Thirteen-year-old Hana died of hypothermia brought on by severe malnutrition in her back yard in 2011.
During sentencing, friends of the couple argued they are good people with children who had behavioral problems they couldn't handle. The children were adopted from Ethiopia.
“Larry and Carri Williams are two of the truest and purest people on this earth,” said Ruth Dueck.
“I have known Larry and Carri to be loving parents with the ability to raise children appropriately,” said the family pastor, Richard Long. “I also firmly believe they have the ability to be healthy, contributing members of society.”
Judge Cook, however, would have none of it.
“What I see is one child dead, one child with PTSD, and seven biological children who apparently believe that degrading and dehumanizing another person is completely acceptable," said Judge Cook.
Members of Seattle's Ethiopian community came to honor Hana's memory by speaking for the girl who silently endured so much.
“Those who promised to love and care for (her) broke a sacred trust,” Elsabet Legesse told the court. “Under the guise of parenting, they tortured (her) to break (her) spirit.”
Also during sentencing, prosecutors divulged that Immanuel, the surviving adopted son, asked to never see the couple again. Immanuel had testified that the couple used sticks or belts to beat him all over his body as punishment. He also described being sprayed with a water hose if he wet his pants. Now in foster care and back in school, the boy told a caseworker that even though they are headed to prison for a very long time, he feels he can't completely escape them.
“He still has a fear that Mrs. Williams will come and take him away,” said prosecutor Rosemary Kaholokula.

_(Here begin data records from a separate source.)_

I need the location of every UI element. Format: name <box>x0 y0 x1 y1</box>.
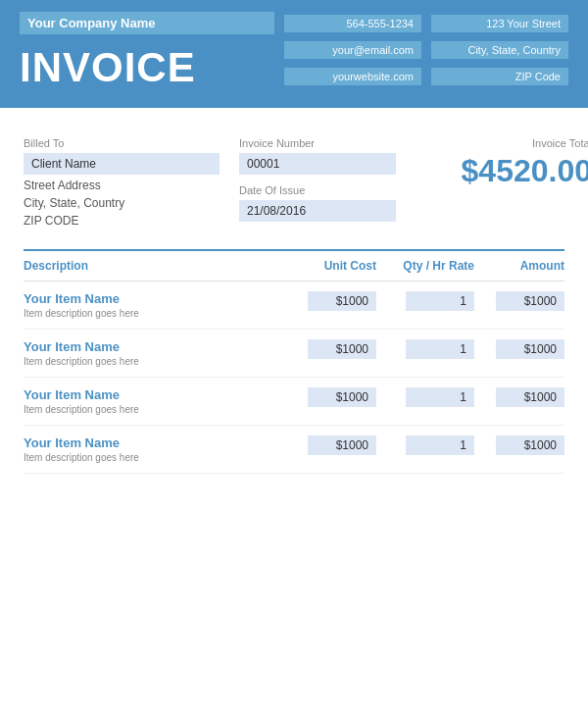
city-state-field[interactable]: City, State, Country <box>24 194 220 212</box>
item-desc-col: Your Item Name Item description goes her… <box>24 291 278 319</box>
item-name[interactable]: Your Item Name <box>24 387 278 402</box>
company-name: Your Company Name <box>20 12 274 34</box>
header-address: 123 Your Street City, State, Country ZIP… <box>431 12 568 92</box>
table-header-row: Description Unit Cost Qty / Hr Rate Amou… <box>24 249 564 281</box>
item-qty[interactable]: 1 <box>406 339 474 359</box>
item-amount-col: $1000 <box>474 339 564 359</box>
col-header-unit-cost: Unit Cost <box>278 259 376 273</box>
col-header-amount: Amount <box>474 259 564 273</box>
item-unit-cost-col: $1000 <box>278 387 376 407</box>
item-unit-cost[interactable]: $1000 <box>308 435 376 455</box>
item-unit-cost[interactable]: $1000 <box>308 291 376 311</box>
item-amount-col: $1000 <box>474 387 564 407</box>
page-header: Your Company Name INVOICE 564-555-1234 y… <box>0 0 588 108</box>
item-unit-cost-col: $1000 <box>278 339 376 359</box>
item-description: Item description goes here <box>24 356 278 367</box>
item-amount: $1000 <box>496 291 564 311</box>
item-desc-col: Your Item Name Item description goes her… <box>24 435 278 463</box>
item-unit-cost[interactable]: $1000 <box>308 387 376 407</box>
email-address: your@email.com <box>284 41 421 59</box>
col-header-description: Description <box>24 259 278 273</box>
item-unit-cost[interactable]: $1000 <box>308 339 376 359</box>
invoice-total-label: Invoice Total <box>416 137 588 149</box>
main-content: Billed To Client Name Street Address Cit… <box>0 108 588 493</box>
address-city-state: City, State, Country <box>431 41 568 59</box>
invoice-date-label: Date Of Issue <box>239 184 396 196</box>
item-unit-cost-col: $1000 <box>278 291 376 311</box>
item-unit-cost-col: $1000 <box>278 435 376 455</box>
invoice-number-label: Invoice Number <box>239 137 396 149</box>
item-desc-col: Your Item Name Item description goes her… <box>24 387 278 415</box>
item-description: Item description goes here <box>24 308 278 319</box>
item-desc-col: Your Item Name Item description goes her… <box>24 339 278 367</box>
billing-section: Billed To Client Name Street Address Cit… <box>24 137 564 230</box>
client-name-field[interactable]: Client Name <box>24 153 220 175</box>
item-qty-col: 1 <box>376 339 474 359</box>
item-amount: $1000 <box>496 339 564 359</box>
item-name[interactable]: Your Item Name <box>24 435 278 450</box>
item-description: Item description goes here <box>24 404 278 415</box>
address-street: 123 Your Street <box>431 15 568 32</box>
invoice-number-value[interactable]: 00001 <box>239 153 396 175</box>
street-address-field[interactable]: Street Address <box>24 177 220 194</box>
item-qty-col: 1 <box>376 291 474 311</box>
items-table: Description Unit Cost Qty / Hr Rate Amou… <box>24 249 564 474</box>
item-qty[interactable]: 1 <box>406 387 474 407</box>
item-name[interactable]: Your Item Name <box>24 339 278 354</box>
item-amount: $1000 <box>496 387 564 407</box>
item-qty[interactable]: 1 <box>406 435 474 455</box>
item-amount-col: $1000 <box>474 435 564 455</box>
billed-to-label: Billed To <box>24 137 220 149</box>
table-body: Your Item Name Item description goes her… <box>24 281 564 474</box>
table-row: Your Item Name Item description goes her… <box>24 426 564 474</box>
header-left: Your Company Name INVOICE <box>20 12 274 92</box>
website: yourwebsite.com <box>284 68 421 85</box>
billed-to-block: Billed To Client Name Street Address Cit… <box>24 137 220 230</box>
invoice-details-block: Invoice Number 00001 Date Of Issue 21/08… <box>239 137 396 230</box>
invoice-date-value[interactable]: 21/08/2016 <box>239 200 396 222</box>
phone-number: 564-555-1234 <box>284 15 421 32</box>
item-amount-col: $1000 <box>474 291 564 311</box>
invoice-total-amount: $4520.00 <box>416 153 588 189</box>
item-amount: $1000 <box>496 435 564 455</box>
address-zip: ZIP Code <box>431 68 568 85</box>
header-contact: 564-555-1234 your@email.com yourwebsite.… <box>274 12 431 92</box>
table-row: Your Item Name Item description goes her… <box>24 378 564 426</box>
col-header-qty: Qty / Hr Rate <box>376 259 474 273</box>
item-qty[interactable]: 1 <box>406 291 474 311</box>
invoice-title: INVOICE <box>20 44 274 91</box>
invoice-total-block: Invoice Total $4520.00 <box>416 137 588 230</box>
item-name[interactable]: Your Item Name <box>24 291 278 306</box>
item-qty-col: 1 <box>376 387 474 407</box>
zip-code-field[interactable]: ZIP CODE <box>24 212 220 230</box>
table-row: Your Item Name Item description goes her… <box>24 281 564 330</box>
item-qty-col: 1 <box>376 435 474 455</box>
item-description: Item description goes here <box>24 452 278 463</box>
table-row: Your Item Name Item description goes her… <box>24 330 564 378</box>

Judge Cook added, “These two children who had already endured the loss of their parents in Ethiopia were brought to this country by the defendants for a better life, but hey fell into a black hole. At the bottom of that hole they did not find the land of milk and honey. They found the land of frozen vegetables and water soaked sandwiches.”
After the arrests, the boy and six biological children were placed in foster care or with relatives.
The Associated Press contributed to this report.